Owens, who has three inches and 30 pounds on Wesley, had 15 points on 6-of-8 shooting. But the Trojans' freshman didn't have a bad game, either -- scoring 13 points in 37 minutes.
He also added two assists, a block and a steal while playing his fourth-straight game of 37 or more minutes.
"I love the way Byron Wesley plays," O'Neill said after Sunday's game. "I like his aggressiveness. He fights hard."
10 of Wesley's points came in the first 13 minutes of the game. He was then shut out for 25 minutes, until the 1:35 mark of the second half.
Wesley attributed that to a zone-defense look he saw for much of the game's second period and couldn't quite figure out.
"They did a better job on him in the second half," O'Neill said. "They were more aware of him."
As he has often said this year, O'Neill said Wesley "has a chance" to be a "real, real big-time player" over the next three years.
Stat of the game: USC was out-rebounded 45-19 by Stanford, and the Cardinal grabbed 13 offensive rebounds off of 27 of their own missed shots. By contrast, the Trojans grabbed just one of the rebounds from their 33 missed shots.
The numbers are rare, and they are damning. Stanford started three players measuring in at 6-8 or higher; USC has only one available player taller than 6-6.
Quote of the game: "I think we have a chance going into any game." -- O'Neill
The Trojans' coach was asked about the feasibility of his team winning any one of its five remaining regular-season games, at UCLA on Wednesday, at the Arizona schools next week and at home against the Washington schools the week after that.

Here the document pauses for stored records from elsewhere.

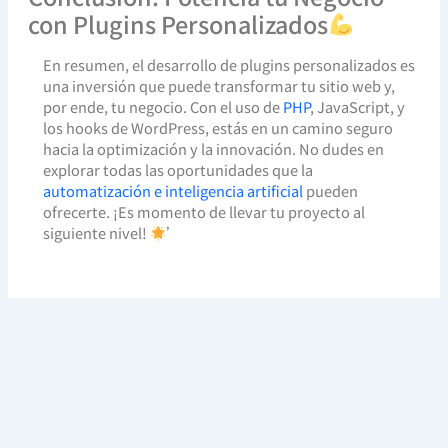
con Plugins Personalizados
En resumen, el desarrollo de plugins personalizados es
una inversión que puede transformar tu sitio web y,
por ende, tu negocio. Con el uso de
PHP
, JavaScript, y
los hooks de WordPress, estás en un camino seguro
hacia la optimización y la innovación. No dudes en
explorar todas las oportunidades que la
automatización e inteligencia artificial
pueden
ofrecerte. ¡Es momento de llevar tu proyecto al
siguiente nivel!
’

Predictably, he brought up one of his favorite lines, about how anybody wearing "short pants" can beat anybody else at basketball. It sounds nice, but it's going to be tough for USC to win any of those games -- with the Arizona State visit being the only real winnable one.

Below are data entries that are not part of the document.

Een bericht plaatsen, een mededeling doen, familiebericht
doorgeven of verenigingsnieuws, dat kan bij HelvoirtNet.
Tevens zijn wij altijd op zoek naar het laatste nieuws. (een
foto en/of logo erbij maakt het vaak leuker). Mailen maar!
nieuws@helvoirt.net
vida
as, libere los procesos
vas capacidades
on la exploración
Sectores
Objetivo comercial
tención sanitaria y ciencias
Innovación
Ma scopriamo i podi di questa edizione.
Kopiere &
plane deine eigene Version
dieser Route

Final notes: Stanford forward Andy Brown, a product of Santa Ana Mater Dei, made his first career field goal in the first half of Sunday's game. Brown is a third-year player but tore his ACL three times over the last four years and never suited up for a college game before last month...Only two USC players made field goals in the first half of the contest, Wesley and Allen. And only five Trojans made anything from the field all game, actually: those two, plus Jones, guard Alexis Moore and forward Garrett Jackson...USC head football coach Lane Kiffin and family watched the first half from Galen Center courtside seats.